## Requirement:
Search the entries below for "sede". Report each line where it occurs.

┌─ Source material

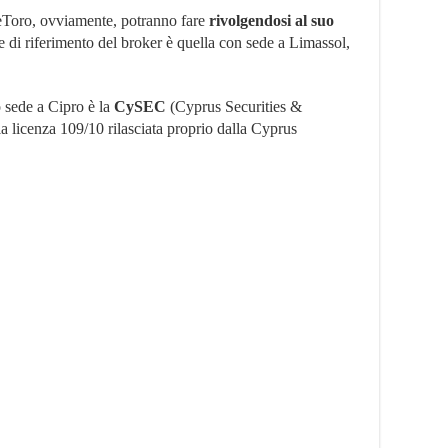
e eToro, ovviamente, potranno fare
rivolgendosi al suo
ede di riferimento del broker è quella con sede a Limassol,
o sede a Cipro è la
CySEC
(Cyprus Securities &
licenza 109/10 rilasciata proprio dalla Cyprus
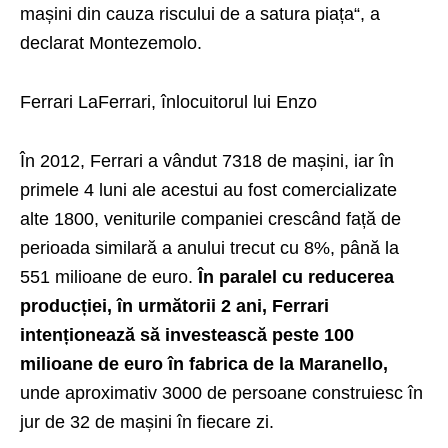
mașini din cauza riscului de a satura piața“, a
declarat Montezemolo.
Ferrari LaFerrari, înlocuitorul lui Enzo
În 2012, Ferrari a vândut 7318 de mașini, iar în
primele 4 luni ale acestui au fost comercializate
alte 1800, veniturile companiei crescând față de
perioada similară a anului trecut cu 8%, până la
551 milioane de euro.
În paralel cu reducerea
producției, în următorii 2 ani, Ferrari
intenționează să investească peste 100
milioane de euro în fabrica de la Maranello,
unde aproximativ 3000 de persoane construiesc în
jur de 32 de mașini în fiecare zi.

└─
┌─ Source material

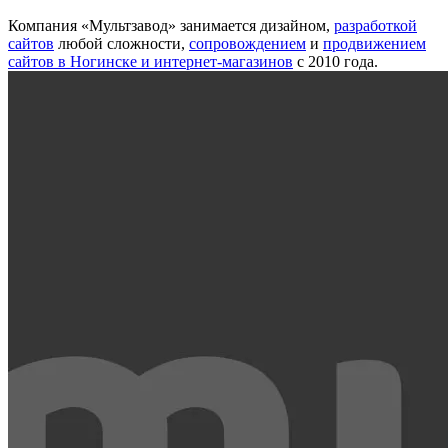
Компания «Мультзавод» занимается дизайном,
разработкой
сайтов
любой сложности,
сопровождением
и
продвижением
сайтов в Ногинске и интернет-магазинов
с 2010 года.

└─

## Exercise output:
ede di riferimento del broker è quella con sede a Limassol,
o sede a Cipro è la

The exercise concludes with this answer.